*** Opening DATASET EXCERPTS ***

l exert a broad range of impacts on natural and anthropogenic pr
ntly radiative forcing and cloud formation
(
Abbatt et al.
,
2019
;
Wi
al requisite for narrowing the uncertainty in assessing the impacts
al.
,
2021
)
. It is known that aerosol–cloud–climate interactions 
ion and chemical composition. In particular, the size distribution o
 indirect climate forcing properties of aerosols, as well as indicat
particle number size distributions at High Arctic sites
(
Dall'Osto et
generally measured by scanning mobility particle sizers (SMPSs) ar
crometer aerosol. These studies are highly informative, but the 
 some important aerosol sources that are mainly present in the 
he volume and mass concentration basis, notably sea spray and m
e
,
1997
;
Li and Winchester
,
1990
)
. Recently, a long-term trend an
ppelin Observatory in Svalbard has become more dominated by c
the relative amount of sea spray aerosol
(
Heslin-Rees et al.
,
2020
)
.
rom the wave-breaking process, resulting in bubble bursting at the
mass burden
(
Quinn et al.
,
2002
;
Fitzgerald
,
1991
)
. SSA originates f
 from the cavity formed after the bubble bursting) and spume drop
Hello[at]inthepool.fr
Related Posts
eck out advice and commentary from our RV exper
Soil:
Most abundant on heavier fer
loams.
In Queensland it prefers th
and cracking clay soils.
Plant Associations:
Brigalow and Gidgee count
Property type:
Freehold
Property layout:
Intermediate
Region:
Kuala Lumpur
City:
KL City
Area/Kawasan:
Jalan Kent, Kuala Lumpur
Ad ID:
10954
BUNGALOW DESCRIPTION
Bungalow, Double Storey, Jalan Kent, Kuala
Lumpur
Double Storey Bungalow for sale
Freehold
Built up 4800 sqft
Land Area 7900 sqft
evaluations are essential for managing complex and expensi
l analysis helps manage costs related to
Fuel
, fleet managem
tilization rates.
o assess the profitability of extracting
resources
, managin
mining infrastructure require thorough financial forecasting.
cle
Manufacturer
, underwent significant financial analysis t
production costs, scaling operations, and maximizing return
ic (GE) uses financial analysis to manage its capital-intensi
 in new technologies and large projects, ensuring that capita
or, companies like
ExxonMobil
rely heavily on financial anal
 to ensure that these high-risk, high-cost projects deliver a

*** Closing DATASET EXCERPTS ***
*** Opening DATASET EXCERPTS ***

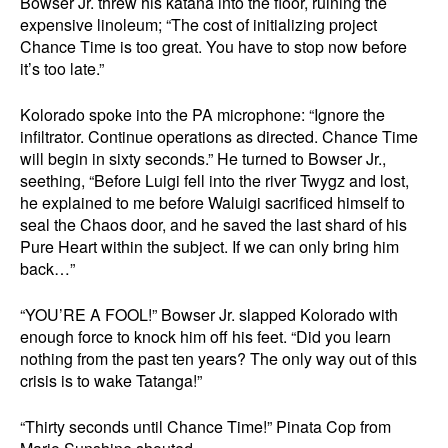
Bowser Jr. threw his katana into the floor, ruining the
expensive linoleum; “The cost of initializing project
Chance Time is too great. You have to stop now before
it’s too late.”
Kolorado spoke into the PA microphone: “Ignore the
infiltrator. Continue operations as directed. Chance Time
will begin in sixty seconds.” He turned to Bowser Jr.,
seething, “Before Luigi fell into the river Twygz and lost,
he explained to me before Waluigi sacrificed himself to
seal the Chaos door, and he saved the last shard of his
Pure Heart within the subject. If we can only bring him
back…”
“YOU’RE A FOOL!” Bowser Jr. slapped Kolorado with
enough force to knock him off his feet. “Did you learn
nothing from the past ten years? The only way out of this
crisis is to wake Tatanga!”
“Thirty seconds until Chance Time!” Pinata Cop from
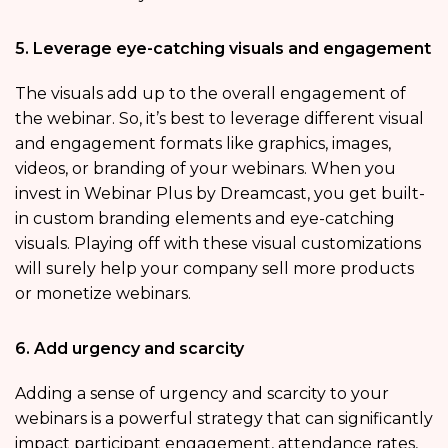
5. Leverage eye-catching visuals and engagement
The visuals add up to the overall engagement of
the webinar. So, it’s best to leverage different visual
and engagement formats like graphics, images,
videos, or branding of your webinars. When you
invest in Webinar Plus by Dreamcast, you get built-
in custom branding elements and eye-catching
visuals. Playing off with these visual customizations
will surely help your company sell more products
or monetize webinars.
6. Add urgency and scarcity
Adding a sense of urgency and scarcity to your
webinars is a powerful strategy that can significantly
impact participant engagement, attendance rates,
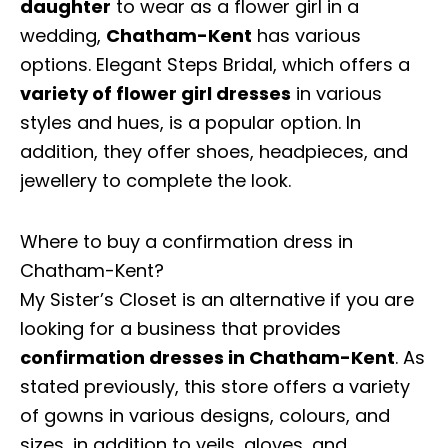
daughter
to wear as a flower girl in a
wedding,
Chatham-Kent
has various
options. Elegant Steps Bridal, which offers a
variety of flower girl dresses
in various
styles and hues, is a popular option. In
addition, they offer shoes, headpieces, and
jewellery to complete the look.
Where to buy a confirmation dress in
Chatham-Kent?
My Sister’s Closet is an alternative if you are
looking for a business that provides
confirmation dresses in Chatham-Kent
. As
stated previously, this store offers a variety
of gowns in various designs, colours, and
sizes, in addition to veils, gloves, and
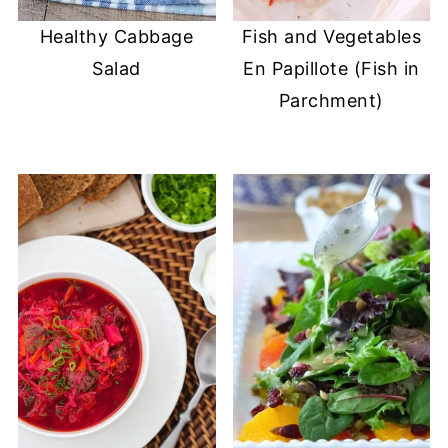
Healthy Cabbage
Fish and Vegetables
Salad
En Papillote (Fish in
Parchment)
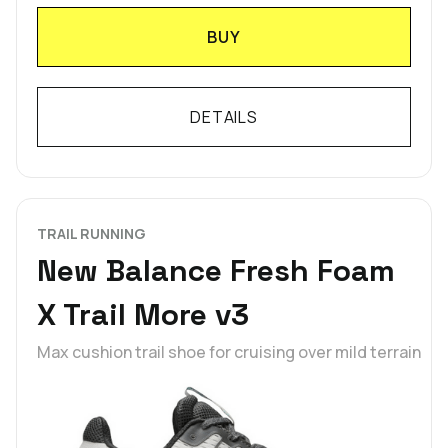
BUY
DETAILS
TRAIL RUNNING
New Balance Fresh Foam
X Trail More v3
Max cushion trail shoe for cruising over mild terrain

*** Closing DATASET EXCERPTS ***
*** Opening DATASET EXCERPTS ***

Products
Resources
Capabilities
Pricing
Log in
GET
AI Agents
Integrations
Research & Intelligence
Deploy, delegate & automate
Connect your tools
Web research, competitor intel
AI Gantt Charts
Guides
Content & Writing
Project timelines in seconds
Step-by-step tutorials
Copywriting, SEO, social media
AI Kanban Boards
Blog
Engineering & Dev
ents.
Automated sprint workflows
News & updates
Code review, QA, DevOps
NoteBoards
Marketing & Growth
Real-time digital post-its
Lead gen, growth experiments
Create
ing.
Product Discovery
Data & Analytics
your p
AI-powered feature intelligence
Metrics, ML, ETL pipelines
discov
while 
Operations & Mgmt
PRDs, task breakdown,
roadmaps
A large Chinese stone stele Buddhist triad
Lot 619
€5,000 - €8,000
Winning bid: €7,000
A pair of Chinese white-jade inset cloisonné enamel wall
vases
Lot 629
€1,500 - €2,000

*** Closing DATASET EXCERPTS ***

* TASK STATEMENT
Within the material above, only the stretch from the line holding "will surely help" through the line holding "has various" is to be restated exactly. Pictures are dropped.

* EXERCISE RESPONSE
will surely help your company sell more products
or monetize webinars.
6. Add urgency and scarcity
Adding a sense of urgency and scarcity to your
webinars is a powerful strategy that can significantly
impact participant engagement, attendance rates,
daughter
to wear as a flower girl in a
wedding,
Chatham-Kent
has various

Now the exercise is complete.